[Opening Data to examine section]

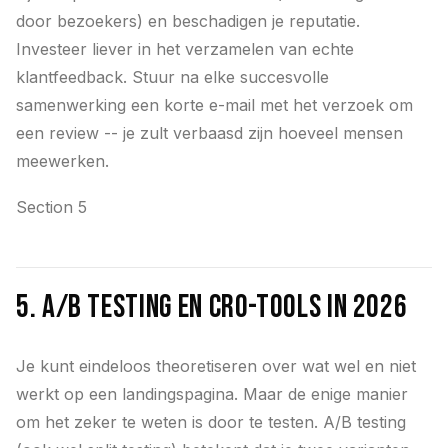
door bezoekers) en beschadigen je reputatie.
Investeer liever in het verzamelen van echte
klantfeedback. Stuur na elke succesvolle
samenwerking een korte e-mail met het verzoek om
een review -- je zult verbaasd zijn hoeveel mensen
meewerken.
Section 5
5. A/B testing en CRO-tools in 2026
Je kunt eindeloos theoretiseren over wat wel en niet
werkt op een landingspagina. Maar de enige manier
om het zeker te weten is door te testen. A/B testing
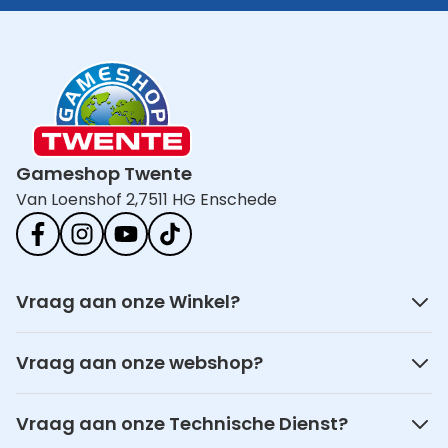
Gameshop Twente
Van Loenshof 2,
7511 HG Enschede
Vraag aan onze Winkel?
Vraag aan onze webshop?
Vraag aan onze Technische Dienst?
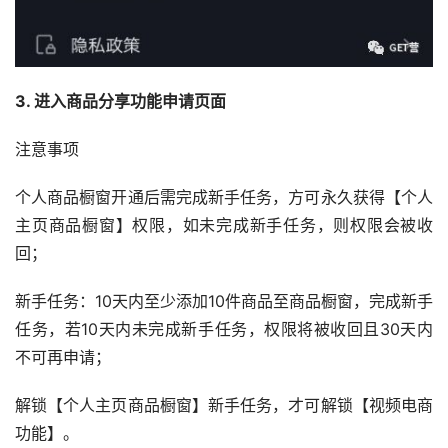
3. 进入商品分享功能申请页面
注意事项
个人商品橱窗开通后需完成新手任务，方可永久获得【个人
主页商品橱窗】权限，如未完成新手任务，则权限会被收
回；
新手任务：10天内至少添加10件商品至商品橱窗，完成新手
任务，若10天内未完成新手任务，权限将被收回且30天内
不可再申请；
解锁【个人主页商品橱窗】新手任务，才可解锁【视频电商
功能】。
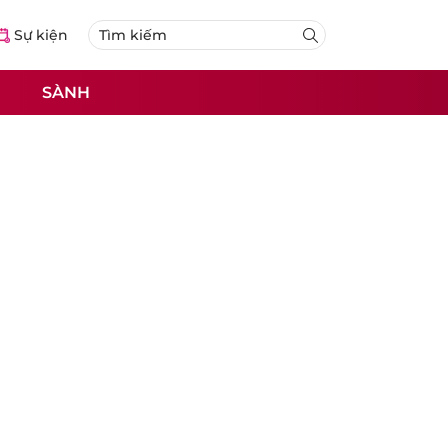
Sự kiện
SÀNH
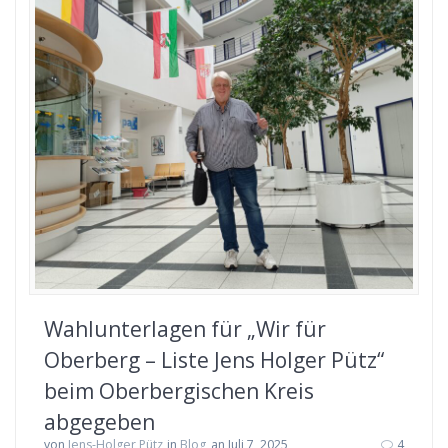
Wahlunterlagen für „Wir für
Oberberg – Liste Jens Holger Pütz“
beim Oberbergischen Kreis
abgegeben
von
Jens-Holger Pütz
in
Blog
an Juli 7, 2025
4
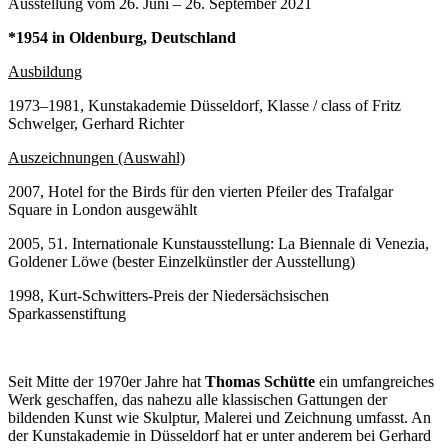
Ausstellung vom 26. Juni – 26. September 2021
*1954 in Oldenburg, Deutschland
Ausbildung
1973–1981, Kunstakademie Düsseldorf, Klasse / class of Fritz
Schwelger, Gerhard Richter
Auszeichnungen (Auswahl)
2007, Hotel for the Birds für den vierten Pfeiler des Trafalgar
Square in London ausgewählt
2005, 51. Internationale Kunstausstellung: La Biennale di Venezia,
Goldener Löwe (bester Einzelkünstler der Ausstellung)
1998, Kurt-Schwitters-Preis der Niedersächsischen
Sparkassenstiftung
Seit Mitte der 1970er Jahre hat
Thomas Schütte
ein umfangreiches
Werk geschaffen, das nahezu alle klassischen Gattungen der
bildenden Kunst wie Skulptur, Malerei und Zeichnung umfasst. An
der Kunstakademie in Düsseldorf hat er unter anderem bei Gerhard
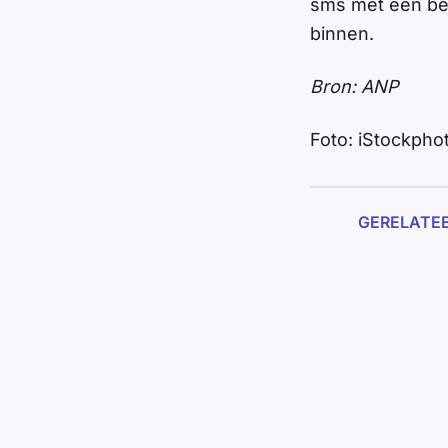
sms met een bev
binnen.
Bron: ANP
Foto: iStockpho
GERELATE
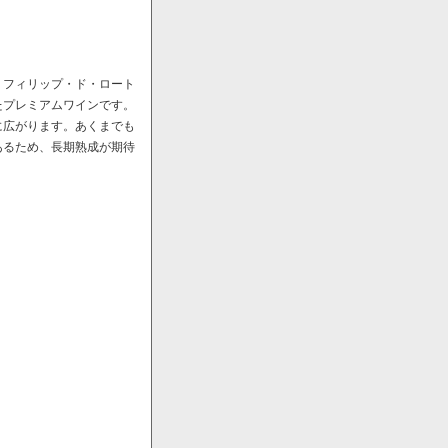
・フィリップ・ド・ロート
たプレミアムワインです。
に広がります。あくまでも
あるため、長期熟成が期待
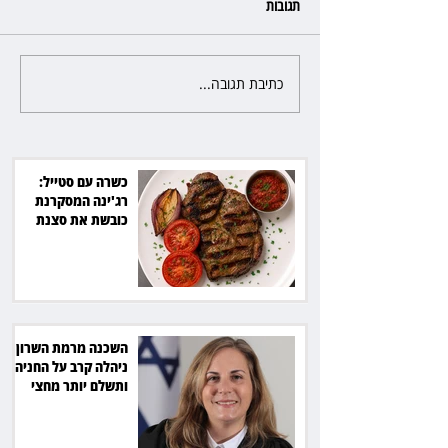
תגובות
כתיבת תגובה...
פרקליטת מחוז חיפה בדרך
לפרישה: תקבל יותר ממיליון שקל
מהמדינה
כשרה עם סטייל:
רג'ינה המסקרנת
כובשת את סצנת
הגורמה בלב תל אביב
השכנה מרמת השרון
ניהלה קרב על החניה -
ותשלם יותר מחצי
מיליון שקל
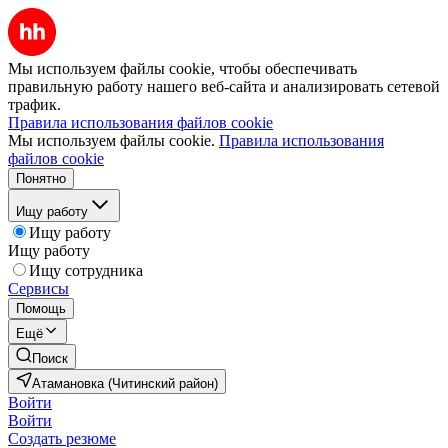
Мы используем файлы cookie, чтобы обеспечивать
правильную работу нашего веб-сайта и анализировать сетевой
трафик.
Правила использования файлов cookie
Мы используем файлы cookie.
Правила использования
файлов cookie
Понятно
Ищу работу
Ищу работу
Ищу работу
Ищу сотрудника
Сервисы
Помощь
Ещё
Поиск
Атамановка (Читинский район)
Войти
Войти
Создать резюме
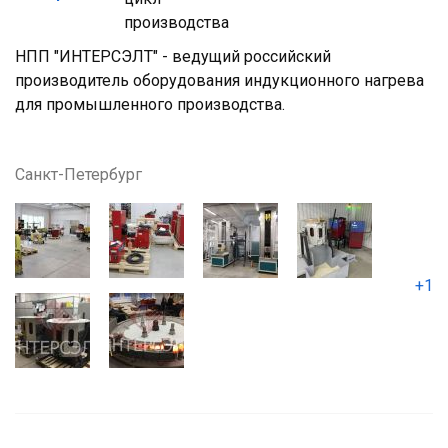
НПП "ИНТЕРСЭЛТ" - ведущий российский
производитель оборудования индукционного нагрева
для промышленного производства.
Санкт-Петербург
+1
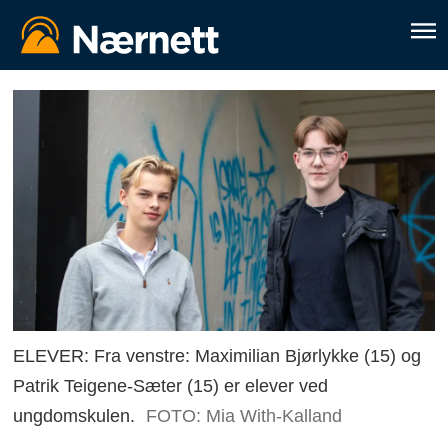
ELEVER: Fra venstre: Maximilian Bjørlykke (15) og
Patrik Teigene-Sæter (15) er elever ved
ungdomskulen.
FOTO: Mia With-Kalland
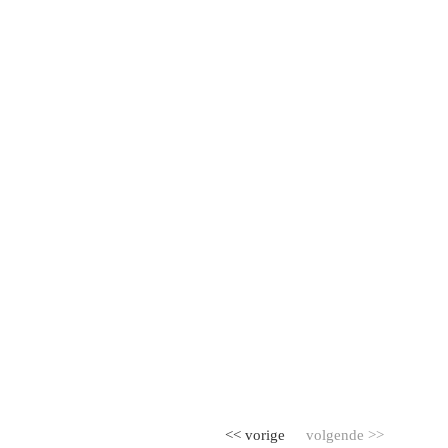
<< vorige
volgende >>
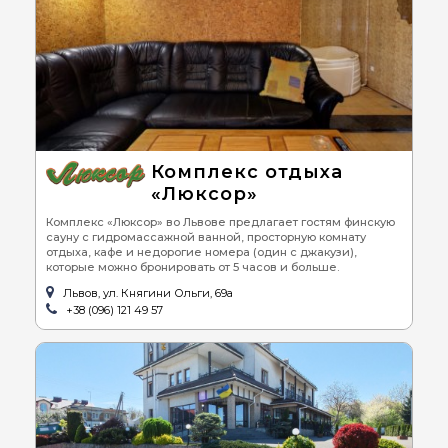
Комплекс отдыха
«Люксор»
Комплекс «Люксор» во Львове предлагает гостям финскую
сауну с гидромассажной ванной, просторную комнату
отдыха, кафе и недорогие номера (один с джакузи),
которые можно бронировать от 5 часов и больше.
Львов, ул. Княгини Ольги, 69а
+38 (096) 121 49 57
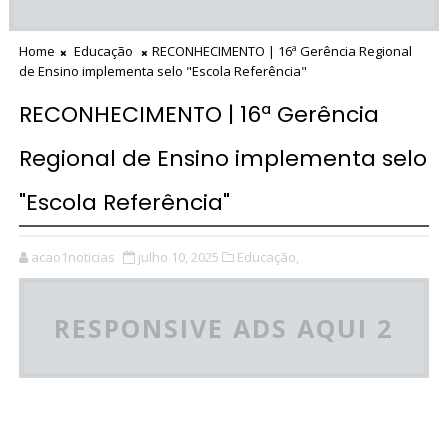
Home
Educação
RECONHECIMENTO | 16ª Gerência Regional
de Ensino implementa selo "Escola Referência"
RECONHECIMENTO | 16ª Gerência
Regional de Ensino implementa selo
"Escola Referência"
acao1noticias
julho 10, 2025
Educação,
RESPONSIVE ADS AQUI 2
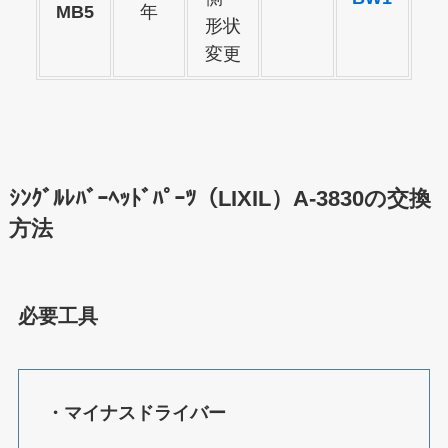
MB5
年
形状
変更
ｼﾝｸﾞﾙﾚﾊﾞｰﾍｯﾄﾞﾊﾟｰﾂ（LIXIL）A-3830の交換
方法
必要工具
・マイナスドライバー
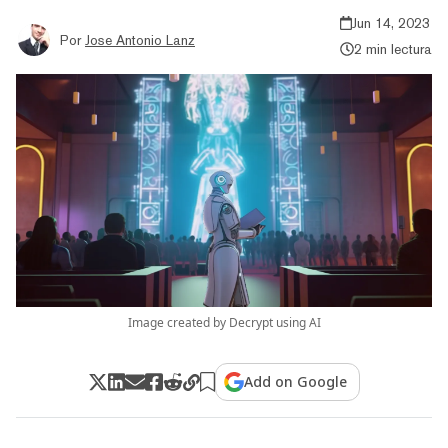
Jun 14, 2023
Por
Jose Antonio Lanz
2 min lectura
Image created by Decrypt using AI
Add on Google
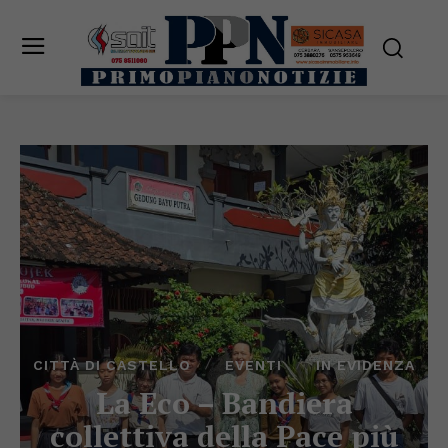
CITTÀ DI CASTELLO
EVENTI
IN EVIDENZA
La Eco – Bandiera
collettiva della Pace più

[Closing Data to examine section]

--- Exercise ---
Your output should be the records above, duplicated exactly and picture-free.

--- Response below ---
door bezoekers) en beschadigen je reputatie.
Investeer liever in het verzamelen van echte
klantfeedback. Stuur na elke succesvolle
samenwerking een korte e-mail met het verzoek om
een review -- je zult verbaasd zijn hoeveel mensen
meewerken.
Section 5
5. A/B testing en CRO-tools in 2026
Je kunt eindeloos theoretiseren over wat wel en niet
werkt op een landingspagina. Maar de enige manier
om het zeker te weten is door te testen. A/B testing
Gameshop Twente
Van Loenshof 2,
7511 HG Enschede
Vraag aan onze Winkel?
Vraag aan onze webshop?
Vraag aan onze Technische Dienst?
3. 进入商品分享功能申请页面
注意事项
个人商品橱窗开通后需完成新手任务，方可永久获得【个人
主页商品橱窗】权限，如未完成新手任务，则权限会被收
回；
新手任务：10天内至少添加10件商品至商品橱窗，完成新手
任务，若10天内未完成新手任务，权限将被收回且30天内
不可再申请；
解锁【个人主页商品橱窗】新手任务，才可解锁【视频电商
功能】。
Sự kiện
SÀNH
Wahlunterlagen für „Wir für
Oberberg – Liste Jens Holger Pütz“
beim Oberbergischen Kreis
abgegeben
von
Jens-Holger Pütz
in
Blog
an Juli 7, 2025
4
Ausstellung vom 26. Juni – 26. September 2021
*1954 in Oldenburg, Deutschland
Ausbildung
1973–1981, Kunstakademie Düsseldorf, Klasse / class of Fritz
Schwelger, Gerhard Richter
Auszeichnungen (Auswahl)
2007, Hotel for the Birds für den vierten Pfeiler des Trafalgar
Square in London ausgewählt
2005, 51. Internationale Kunstausstellung: La Biennale di Venezia,
Goldener Löwe (bester Einzelkünstler der Ausstellung)
1998, Kurt-Schwitters-Preis der Niedersächsischen
Sparkassenstiftung
Seit Mitte der 1970er Jahre hat
Thomas Schütte
ein umfangreiches
Werk geschaffen, das nahezu alle klassischen Gattungen der
bildenden Kunst wie Skulptur, Malerei und Zeichnung umfasst. An
der Kunstakademie in Düsseldorf hat er unter anderem bei Gerhard
sms met een bev
binnen.
Bron: ANP
Foto: iStockpho
GERELATE
・フィリップ・ド・ロート
たプレミアムワインです。
に広がります。あくまでも
あるため、長期熟成が期待
תגובות
כתיבת תגובה...
פרקליטת מחוז חיפה בדרך
לפרישה: תקבל יותר ממיליון שקל
מהמדינה
כשרה עם סטייל:
רג'ינה המסקרנת
כובשת את סצנת
הגורמה בלב תל אביב
השכנה מרמת השרון
ניהלה קרב על החניה -
ותשלם יותר מחצי
מיליון שקל
Мы используем файлы cookie, чтобы обеспечивать
правильную работу нашего веб-сайта и анализировать сетевой
трафик.
Правила использования файлов cookie
Мы используем файлы cookie.
Правила использования
файлов cookie
Понятно
Ищу работу
Ищу работу
Ищу работу
Ищу сотрудника
Сервисы
Помощь
Ещё
Поиск
Атамановка (Читинский район)
Войти
Войти
Создать резюме
НПП "ИНТЕРСЭЛТ" - ведущий российский
производитель оборудования индукционного нагрева
для промышленного производства.
Санкт-Петербург
+1
ELEVER: Fra venstre: Maximilian Bjørlykke (15) og
Patrik Teigene-Sæter (15) er elever ved
ungdomskulen.
FOTO: Mia With-Kalland
<< vorige
volgende >>
Комплекс отдыха
«Люксор»
Комплекс «Люксор» во Львове предлагает гостям финскую
сауну с гидромассажной ванной, просторную комнату
отдыха, кафе и недорогие номера (один с джакузи),
которые можно бронировать от 5 часов и больше.
Львов, ул. Княгини Ольги, 69а
+38 (096) 121 49 57
Home
Educação
RECONHECIMENTO | 16ª Gerência Regional
de Ensino implementa selo "Escola Referência"
RECONHECIMENTO | 16ª Gerência
Regional de Ensino implementa selo
"Escola Referência"
acao1noticias
julho 10, 2025
Educação,
RESPONSIVE ADS AQUI 2
MB5
年
形状
変更
ｼﾝｸﾞﾙﾚﾊﾞｰﾍｯﾄﾞﾊﾟｰﾂ（LIXIL）A-3830の交換
方法
必要工具
・マイナスドライバー
Jun 14, 2023
Por
Jose Antonio Lanz
2 min lectura
Image created by Decrypt using AI
Add on Google
CITTÀ DI CASTELLO
EVENTI
IN EVIDENZA
La Eco – Bandiera
collettiva della Pace più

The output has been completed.